I think I would approach it a bit differently, and use:

$$A=4\pi-\int_{\frac{\pi}{6}}^{\frac{\pi}{2}}16 \sin^2(\theta)-4\,d\theta=4\pi-\frac{4}{3}\pi-2\sqrt{3}=\frac{8}{3}\pi-2\sqrt{3}$$

I am taking the area of one of the circles, and then subtracting from this the area inside the upper circle but outside the lower circle. ;)

.

So are you saying this?

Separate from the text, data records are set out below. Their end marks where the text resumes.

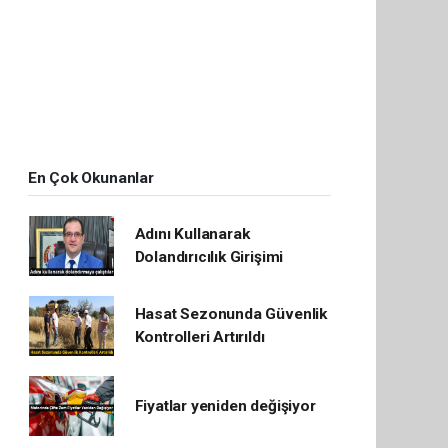
En Çok Okunanlar
Adını Kullanarak
Dolandırıcılık Girişimi
Hasat Sezonunda Güvenlik
Kontrolleri Artırıldı
Fiyatlar yeniden değişiyor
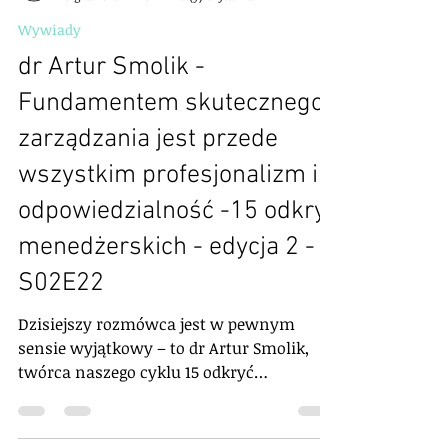
Manage or Die Interview
10 gru 2025
20 minut(y) czytania
Wywiady
dr Artur Smolik -
Fundamentem skutecznego
zarządzania jest przede
wszystkim profesjonalizm i
odpowiedzialność -15 odkryć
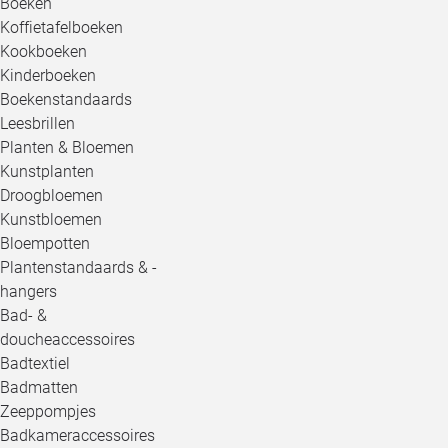
Boeken
Koffietafelboeken
Kookboeken
Kinderboeken
Boekenstandaards
Leesbrillen
Planten & Bloemen
Kunstplanten
Droogbloemen
Kunstbloemen
Bloempotten
Plantenstandaards & -
hangers
Bad- &
doucheaccessoires
Badtextiel
Badmatten
Zeeppompjes
Badkameraccessoires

View attachment 2170

 

[Pindrought]

I think I would approach it a bit differently, and use:

$$A=4\pi-\int_{\frac{\pi}{6}}^{\frac{\pi}{2}}16 \sin^2(\theta)-4\,d\theta=4\pi-\frac{4}{3}\pi-2\sqrt{3}=\frac{8}{3}\pi-2\sqrt{3}$$

I am taking the area of one of the circles, and then subtracting from this the area inside the upper circle but outside the lower circle. ;)

If we want to approach it using rectangular coordinates and symmetry, then we have:

$$A=4\int_0^1\sqrt{4-(y-2)^2}\,dy$$

And we get the same result.

I can't figure out what I did wrong, because I got ~12.566 for my integral and I got ~4.9 for the rectangular coordinate integral you posted.(Wondering) Do you have any good links to example problems for this type of problem?

 

[MarkFL]

If we take the area of the upper circle, and subtract away from this the area inside the upper circle but not in the lower circle, then we get the area simultaneously inside both, i.e., the intersection of the two circles. Hence we have:

$$A=\pi(2)^2-\left(2 \left(\frac{1}{2}\int_{\frac{\pi}{6}}^{\frac{\pi}{2}} \left(4\sin(\theta) \right)^2\,d\theta- \frac{1}{2}\int_{\frac{\pi}{6}}^{\frac{\pi}{2}} \left(2 \right)^2\,d\theta \right) \right)$$

Now, this can be rewritten as:

$$A=4\pi-4\int_{\frac{\pi}{6}}^{\frac{\pi}{2}} 4\sin^2(\theta)-1\,d\theta$$

Using a double-angle identity for cosine, then we may write:

$$A=4\pi-4\int_{\frac{\pi}{6}}^{\frac{\pi}{2}} 1-2\cos(2\theta)\,d\theta$$

Applying the FTOC, we obtain:

$$A=4\pi-4\left[\theta-\sin(2\theta) \right]_{\frac{\pi}{6}}^{\frac{\pi}{2}}=4\pi-4\left(\frac{\pi}{2}-\frac{\pi}{6}+\frac{\sqrt{3}}{2} \right)=\frac{8}{3}\pi-2\sqrt{3}$$

 

[shamieh]

Wow Brilliant. I was forgetting to double it. My god the algebra involved lol. Thanks for the help!